#### WORK TASK
Where does the string "menubar" occur in the entries below? Copy every line where it does.

#### DATA SUPPLIED
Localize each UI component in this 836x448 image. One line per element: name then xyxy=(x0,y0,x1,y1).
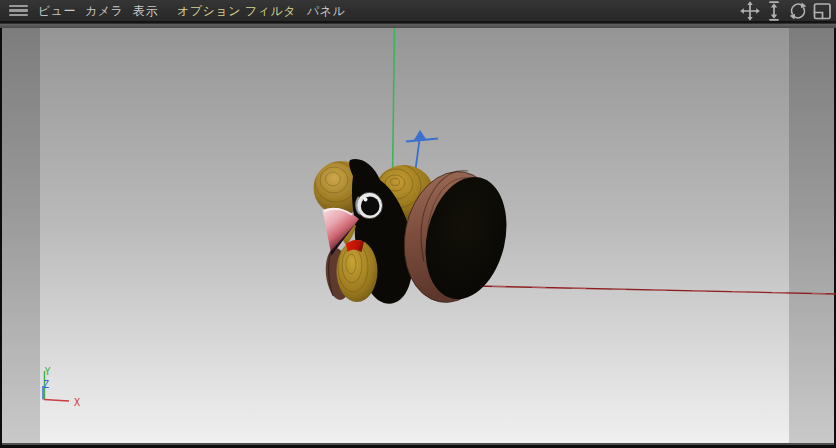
duck-model[interactable] xyxy=(314,159,518,311)
menu-item-filter[interactable]: フィルタ xyxy=(245,0,296,21)
scene-canvas: Y Z X xyxy=(0,0,836,448)
app-window: ビュー カメラ 表示 オプション フィルタ パネル xyxy=(0,0,836,448)
duck-eye xyxy=(356,192,382,218)
hamburger-menu-icon[interactable] xyxy=(9,5,28,16)
axis-tripod: Y Z X xyxy=(43,366,80,408)
rotate-icon[interactable] xyxy=(787,1,809,21)
viewport-camera-controls xyxy=(739,0,833,21)
menu-item-camera[interactable]: カメラ xyxy=(85,0,123,21)
menu-item-options[interactable]: オプション xyxy=(177,0,241,21)
menu-item-view[interactable]: ビュー xyxy=(38,0,76,21)
tripod-x-label: X xyxy=(74,397,80,408)
menu-item-display[interactable]: 表示 xyxy=(133,0,158,21)
pan-icon[interactable] xyxy=(739,1,761,21)
world-y-axis-line xyxy=(393,27,395,178)
menu-item-panel[interactable]: パネル xyxy=(307,0,345,21)
menubar-separator xyxy=(0,21,836,28)
world-x-axis-line xyxy=(452,286,836,295)
dolly-icon[interactable] xyxy=(763,1,785,21)
tripod-y-label: Y xyxy=(44,366,50,377)
maximize-icon[interactable] xyxy=(811,1,833,21)
viewport-menubar: ビュー カメラ 表示 オプション フィルタ パネル xyxy=(0,0,836,21)
tripod-z-label: Z xyxy=(43,379,49,390)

#### ANSWER BELOW
menubar-separator xyxy=(0,21,836,28)
viewport-menubar: ビュー カメラ 表示 オプション フィルタ パネル xyxy=(0,0,836,21)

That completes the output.